Pnina Meghnagi Soloman was born in 1949 in Tripoli, Libya. In 1967, with the break out of Israel’s Six-Day War, Pnina was one day suddenly instructed to leave school and go home. The radio had been announcing that there was a war in Israel, and Libyans turned their rage towards Israel against their fellow Jewish Libyan citizens. Due to the dangers of being Jewish, Pnina went into hiding, and relied on her neighbors to bring her family kosher food.

One day, a crowd armed with machetes descended on her neighborhood looking for the Jews. Her local Sheikh came out on the street and told the crowd “mafich Yehud, no Jews here.” The Sheikh’s lie caused the mob to leave, saving the lives of the Jews still hiding throughout the neighborhood.

Eventually, the government gave Jewish citizens an ultimatum: Either live in a government-run camp, or leave the country and relinquish Libyan citizenship. With those options at hand, Pnina’s mother chose to immigrate to Italy. On June 30th, 1967 at 4:30am a government-issued Jeep came and took the family to the airport with only one suitcase and 20 Libyan Sterling.

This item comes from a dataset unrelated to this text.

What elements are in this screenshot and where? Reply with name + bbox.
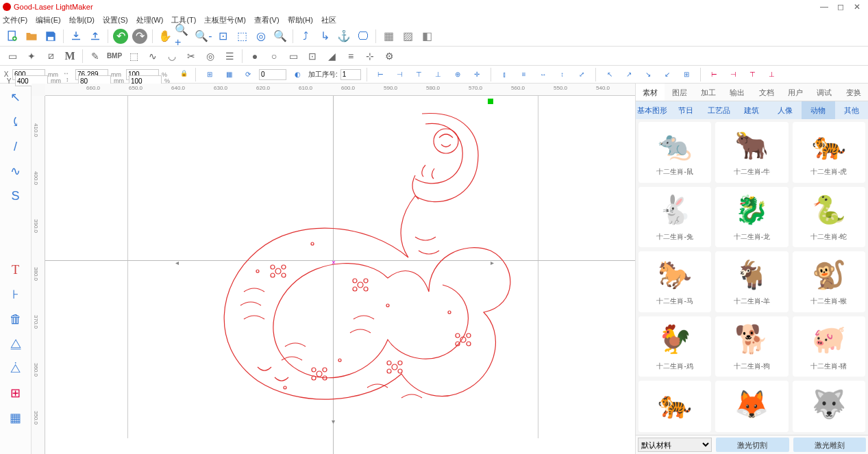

Leaving Libya shattered the dynamic in Pnina’s family. Pnina was the oldest in a family of five children, and served as a second caretaker to her siblings after her grandmother had moved to Israel in 1951. Pnina’s mother decided it would be better for the older children to get out of the refugee camp and settle into a normal life in Italy. As a result, the older children learned to speak Italian and not Hebrew, and the younger children learned to speak Hebrew and not Italian. With a new language gap to overcome, the family eventually learned to communicate with one another using in Judeo-Arabic.